The Florida manatee, or sea cow, scientifically known as Trichechus manatus latirostris, is a large, herbivorous, aquatic mammal that can be found in the shallow coastal waters, rivers, and springs of Florida and adjoining states. It is a subspecies of the West Indian manatee and is the largest of all living sirenians. Scientists have found them to live in fresh water, saline water, and even brackish water. The area is limited to the tropics and subtropics, because they have an extremely low metabolic rate. In the winter, West Indian Manatees can be found in Florida; and during summer, these large mammals have even been found as far north as New York City and as far west as Texas.

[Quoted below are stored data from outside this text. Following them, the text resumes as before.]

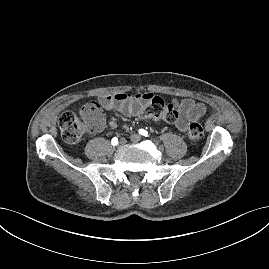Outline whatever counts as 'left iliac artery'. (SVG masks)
<instances>
[{
	"label": "left iliac artery",
	"instance_id": "left-iliac-artery-1",
	"mask_svg": "<svg viewBox=\"0 0 269 269\" xmlns=\"http://www.w3.org/2000/svg\"><path fill=\"white\" fill-rule=\"evenodd\" d=\"M138 132H139L140 135L145 136V137H147L149 135L148 132L146 130H144V129H139Z\"/></svg>",
	"mask_w": 269,
	"mask_h": 269
}]
</instances>
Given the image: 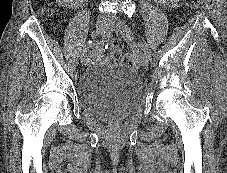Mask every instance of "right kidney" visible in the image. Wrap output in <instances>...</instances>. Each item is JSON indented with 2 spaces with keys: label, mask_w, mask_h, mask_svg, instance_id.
I'll return each mask as SVG.
<instances>
[{
  "label": "right kidney",
  "mask_w": 227,
  "mask_h": 173,
  "mask_svg": "<svg viewBox=\"0 0 227 173\" xmlns=\"http://www.w3.org/2000/svg\"><path fill=\"white\" fill-rule=\"evenodd\" d=\"M56 1L62 6H67V5L70 6L69 4L73 5V0H56Z\"/></svg>",
  "instance_id": "ca27d5eb"
}]
</instances>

Manatees are large, somewhat seal-shaped mammals with flat, rounded tails. They are a large aquatic relative of the elephants. Adults range in color from gray to brown. Calves are darker at birth and change to a grayish color in about one month. Adults are typically about 9 to 10 feet long and weigh around 1,000 pounds. They can, however, grow as large as 13 feet, weighing more than 3,000 pounds. Female manatees tend to reach greater lengths and weights than males.
These gentle creatures are endangered throughout their range. High annual mortality, primarily associated with human activity, as well as a low reproductive rate and loss of habitat continue to keep the number of manatees low and threaten the species’ future. In response to an increased awareness of the plight of the manatee, governmental agencies, universities, private conservation groups, and concerned corporations have joined together to promote research and identify the actions needed to encourage the recovery of manatee populations. This work has increased our knowledge of this species as well as raised many questions that remain unanswered. The combined efforts have been so effective that the Florida manatee is one of the best known marine mammals in the world.